Martin was stopped again on Nov. 2, 2009, for the same reasons but was let go with a warning, according to the suit, which did not name a trooper.

After that, Martin bought a “Smart Black Box” to record a car’s speed, GPS coordinates and the view from the front windshield, the complaint says.

The device was recording on Dec. 9, 2009, when Martin’s rental car with New York plates was stopped by Trooper Conner at nearly the same point along I-95.

Conner said Martin was speeding; Martin’s box says he wasn’t. Conner also claimed he smelled marijuana and called for backup to search the car, which turned up no contraband.

Martin received a warning and was let go.

Concerned he was being profiled, Martin sent the MSP a Public Information Act request in February 2010 seeking records related to the December stop.
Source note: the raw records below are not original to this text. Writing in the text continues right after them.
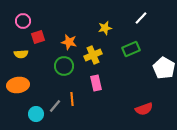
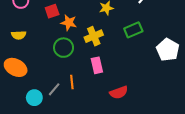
red square: (38, 37) -> (52, 11), moved
orange ellipse: (18, 85) -> (16, 67), turned 35
red semicircle: (144, 109) -> (119, 92), moved

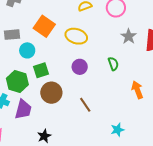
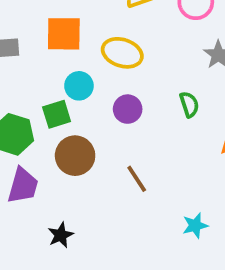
orange square: (44, 26) -> (64, 34), turned -35
cyan circle: (27, 50) -> (79, 86), moved

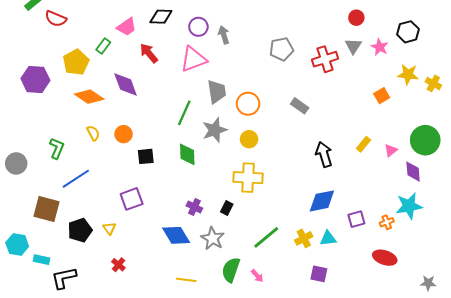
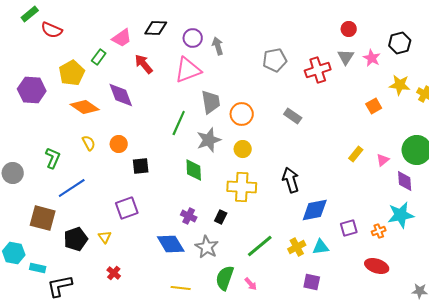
green diamond: (187, 154) -> (194, 170), moved
black arrow: (324, 154) -> (291, 180), moved

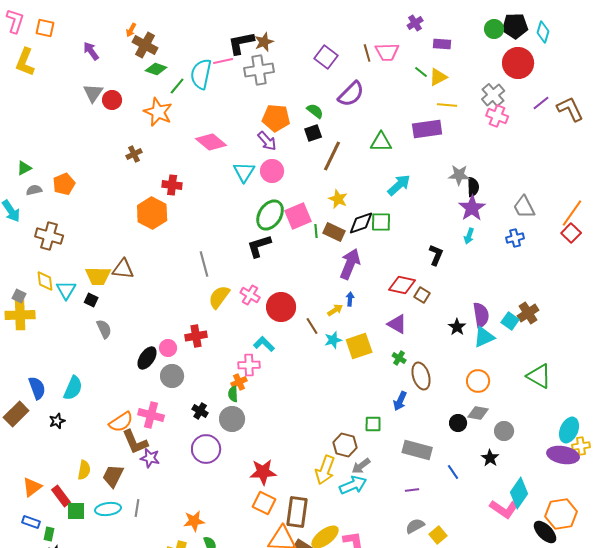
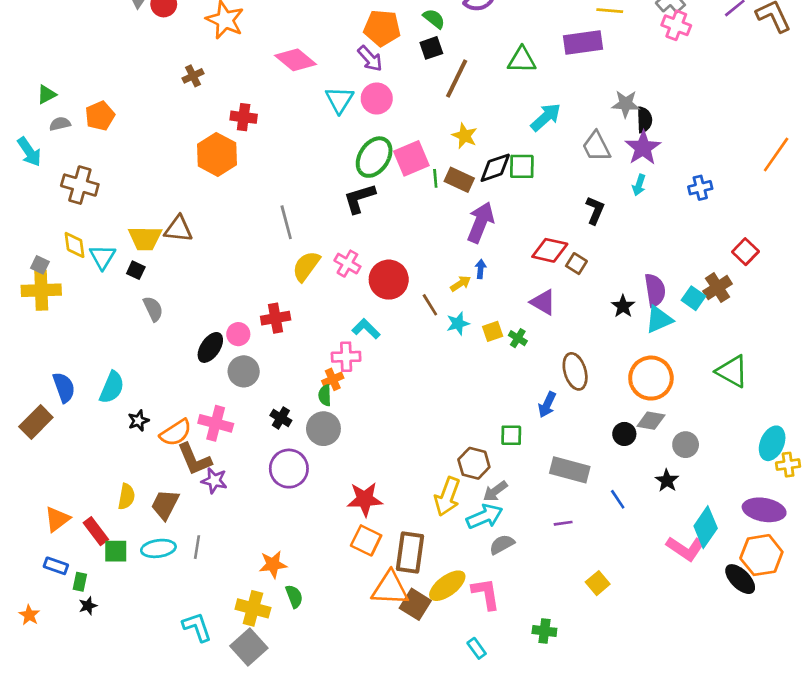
gray trapezoid: (524, 207) -> (596, 146), moved
red square: (571, 233) -> (745, 252), moved
yellow square: (359, 346) -> (493, 331), size x0.6
green cross: (399, 358) -> (518, 338), moved
orange circle: (478, 381) -> (651, 378), size x1.4
black star: (57, 421) -> (138, 421), moved
purple ellipse: (563, 455) -> (764, 510), moved
gray semicircle: (415, 526) -> (502, 544), moved

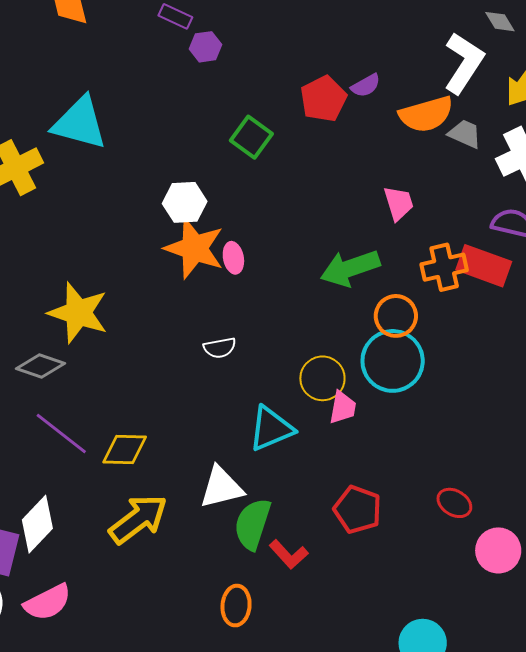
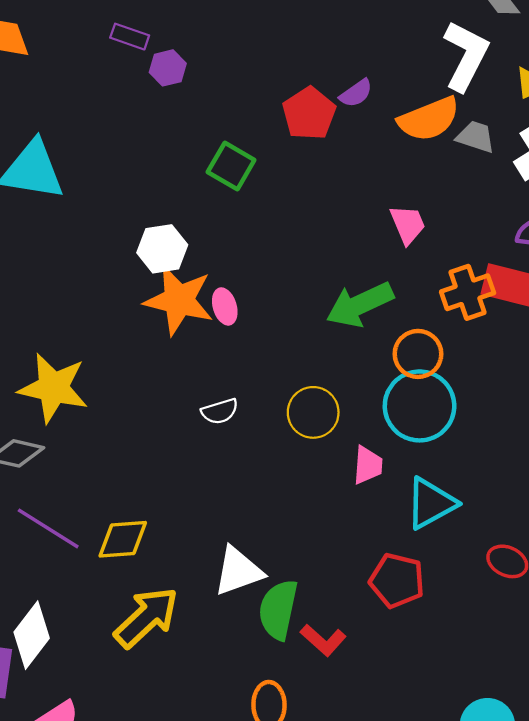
yellow circle: (322, 378) -> (313, 412), moved
cyan triangle: (271, 429) -> (431, 503), moved

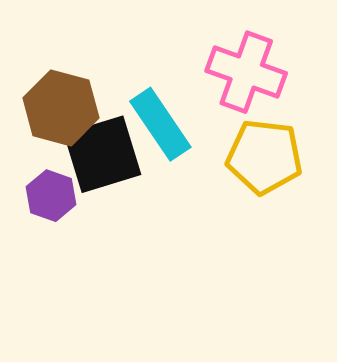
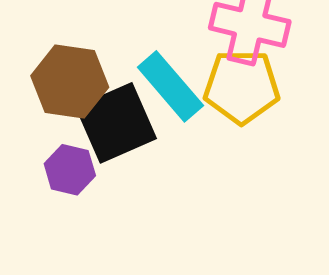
yellow pentagon: (264, 157) -> (242, 87), moved

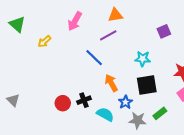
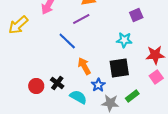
yellow arrow: (45, 41) -> (18, 25), size x1.5
cyan star: (143, 59) -> (124, 40), moved
black cross: (84, 100) -> (57, 83), turned -32

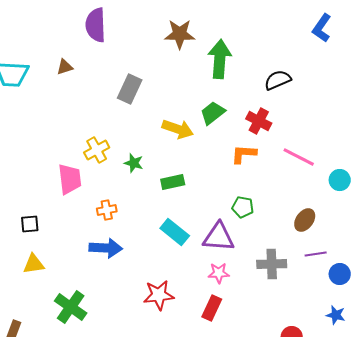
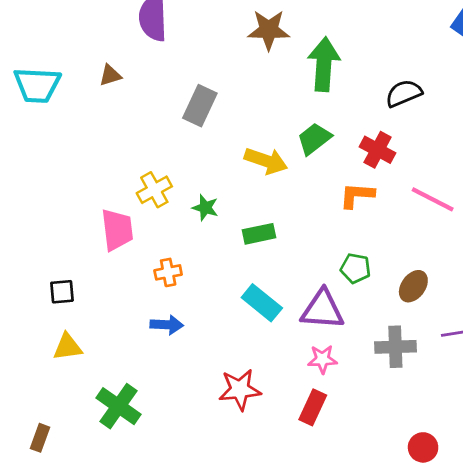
brown ellipse: (305, 220) -> (413, 286), moved
blue arrow: (106, 248) -> (167, 325), size x0.7

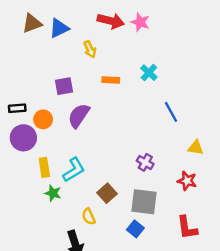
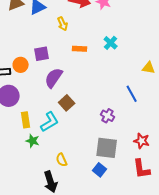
blue line: (171, 112) -> (132, 94), moved
orange circle: (43, 119) -> (21, 65), moved
yellow triangle: (196, 148) -> (149, 68), moved
red star: (187, 181) -> (142, 141), moved
brown square: (107, 193) -> (67, 103), moved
“One day after the MSP received the PIA request, according to an affidavit Defendant Gussoni executed, Defendant Gussoni suddenly began making efforts to revive the gun possession charges against Mr. Martin that the State of Maryland had nolle prossed three months earlier,” the suit states.

On March 19, 2010, two weeks after the MSP received another PIA request from Martin concerning the October stop, Gussoni submitted an application for statement of charges to a Cecil County commissioner.
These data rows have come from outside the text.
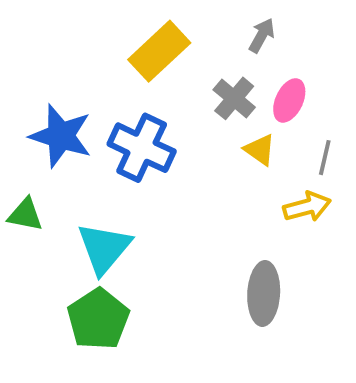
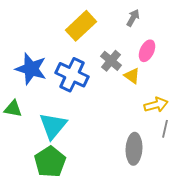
gray cross: (234, 98) -> (111, 61), moved
gray line: (325, 158) -> (165, 129), moved

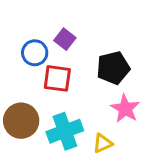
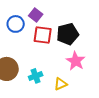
red square: (57, 78) -> (43, 35), moved
cyan cross: (65, 131) -> (36, 76), size x0.6

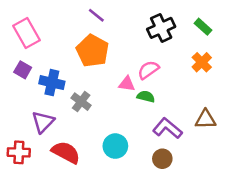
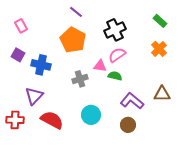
black cross: (161, 28) -> (115, 30), moved
pink rectangle: (26, 33) -> (21, 26), size x0.6
gray cross: (81, 102) -> (80, 79), moved, turned 35

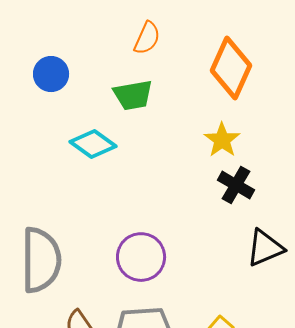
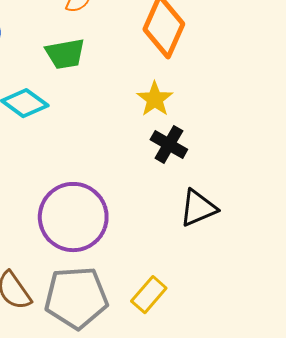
purple circle: (141, 257) -> (73, 217), size x1.4

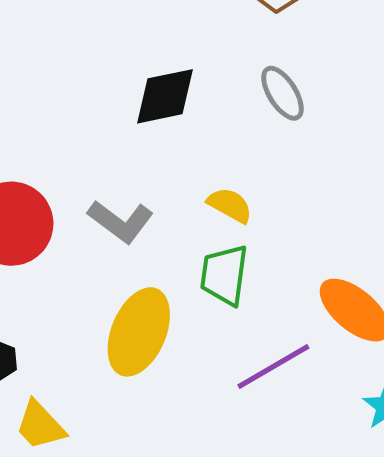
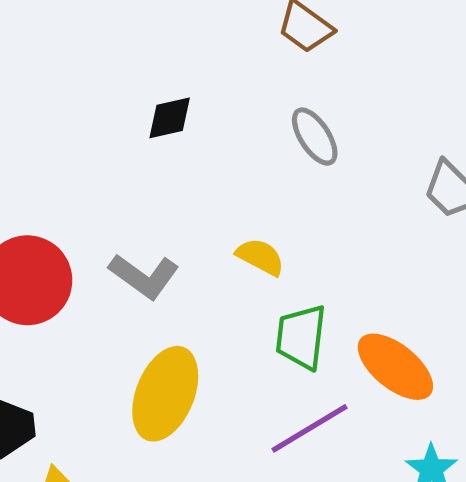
black diamond: (165, 96) -> (170, 118), moved, size x0.7
green trapezoid: (224, 275) -> (301, 337), moved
The trooper sought to revive the previous gun charge and lodge a more serious charge of “transporting a regulated firearm for unlawful sale of trafficking,” according to the suit.

The basis for the latter charge, according to the suit, was that a suspected straw purchaser had once bought Martin’s gun.

The commissioner issued a warrant for Martin’s arrest.

Even though Martin had, with an attorney, tried to negotiate his surrender, according to the suit, Gussoni reported him as a fugitive to Pennsylvania law enforcement, leading to his arrest at his North Philadelphia home on March 24, 2010.

He was held on a $500,000 bond and charged as a fugitive in possession of a firearm, according to the suit.

He was released pending trial on April 12, 2010, acquitted of the Maryland charges on Aug. 13, 2010, and acquitted of the Pennsylvania charge on Jan. 19, 2011, the complaint says.

Martin’s complaint seeks declaratory and injunctive relief, as well as unspecified compensatory and punitive damages on counts ranging from constitutional violations to evidence fabrication and conspiracy.